▶ _Activity_: What lines of the data below include the word "história"? Report them by copying each.

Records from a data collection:

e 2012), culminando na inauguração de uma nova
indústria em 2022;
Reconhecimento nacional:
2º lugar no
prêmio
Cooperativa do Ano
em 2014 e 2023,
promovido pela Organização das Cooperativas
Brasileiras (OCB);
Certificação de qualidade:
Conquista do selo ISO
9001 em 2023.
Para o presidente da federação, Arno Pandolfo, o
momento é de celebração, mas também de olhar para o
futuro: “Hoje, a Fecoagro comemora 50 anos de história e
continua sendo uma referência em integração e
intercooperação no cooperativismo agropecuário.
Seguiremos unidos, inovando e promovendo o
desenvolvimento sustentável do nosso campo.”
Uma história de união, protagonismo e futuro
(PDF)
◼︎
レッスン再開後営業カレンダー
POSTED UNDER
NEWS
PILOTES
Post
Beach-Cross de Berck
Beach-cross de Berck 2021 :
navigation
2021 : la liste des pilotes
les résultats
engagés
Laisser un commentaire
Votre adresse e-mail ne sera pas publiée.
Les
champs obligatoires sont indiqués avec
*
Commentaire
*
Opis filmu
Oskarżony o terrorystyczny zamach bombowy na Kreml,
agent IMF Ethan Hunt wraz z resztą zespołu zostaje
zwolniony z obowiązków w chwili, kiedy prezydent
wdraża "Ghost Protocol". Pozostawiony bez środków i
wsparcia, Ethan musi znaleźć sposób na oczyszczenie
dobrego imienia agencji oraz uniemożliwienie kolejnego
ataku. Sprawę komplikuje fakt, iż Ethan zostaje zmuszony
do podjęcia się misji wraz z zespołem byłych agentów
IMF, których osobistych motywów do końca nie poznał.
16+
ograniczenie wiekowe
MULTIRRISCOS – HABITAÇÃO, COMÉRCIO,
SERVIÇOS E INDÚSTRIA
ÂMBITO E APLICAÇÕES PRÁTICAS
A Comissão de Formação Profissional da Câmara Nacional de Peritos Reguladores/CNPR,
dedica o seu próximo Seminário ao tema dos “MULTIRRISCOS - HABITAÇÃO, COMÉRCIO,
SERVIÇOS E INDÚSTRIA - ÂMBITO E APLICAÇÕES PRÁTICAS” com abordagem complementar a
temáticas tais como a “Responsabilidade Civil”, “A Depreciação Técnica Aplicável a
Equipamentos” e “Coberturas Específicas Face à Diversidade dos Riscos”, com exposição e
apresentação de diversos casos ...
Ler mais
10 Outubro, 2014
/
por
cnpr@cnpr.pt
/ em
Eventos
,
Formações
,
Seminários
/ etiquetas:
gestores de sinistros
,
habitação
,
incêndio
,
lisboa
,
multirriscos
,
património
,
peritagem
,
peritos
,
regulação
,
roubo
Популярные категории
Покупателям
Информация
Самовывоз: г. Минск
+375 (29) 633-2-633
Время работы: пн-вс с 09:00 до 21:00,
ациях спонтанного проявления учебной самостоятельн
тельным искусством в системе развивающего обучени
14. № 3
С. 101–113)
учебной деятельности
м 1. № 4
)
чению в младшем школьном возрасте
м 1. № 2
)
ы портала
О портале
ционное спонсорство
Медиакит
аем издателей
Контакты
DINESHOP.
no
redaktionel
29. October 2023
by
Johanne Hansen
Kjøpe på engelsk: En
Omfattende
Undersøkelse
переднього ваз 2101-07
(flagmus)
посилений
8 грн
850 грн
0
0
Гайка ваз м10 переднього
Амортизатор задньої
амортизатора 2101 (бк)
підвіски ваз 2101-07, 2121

---

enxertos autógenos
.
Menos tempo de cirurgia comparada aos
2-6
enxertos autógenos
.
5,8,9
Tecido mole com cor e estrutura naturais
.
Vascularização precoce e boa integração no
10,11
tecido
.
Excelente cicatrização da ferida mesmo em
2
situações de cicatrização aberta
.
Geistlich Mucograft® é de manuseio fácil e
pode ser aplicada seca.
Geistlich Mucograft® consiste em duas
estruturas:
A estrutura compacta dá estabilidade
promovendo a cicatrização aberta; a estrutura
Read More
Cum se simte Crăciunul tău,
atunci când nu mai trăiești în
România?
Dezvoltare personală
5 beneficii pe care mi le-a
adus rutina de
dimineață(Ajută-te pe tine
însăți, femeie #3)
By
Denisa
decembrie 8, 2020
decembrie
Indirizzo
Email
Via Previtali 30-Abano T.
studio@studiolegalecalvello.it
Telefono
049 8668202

▶ _Solution to this task_:
futuro: “Hoje, a Fecoagro comemora 50 anos de história e
Uma história de união, protagonismo e futuro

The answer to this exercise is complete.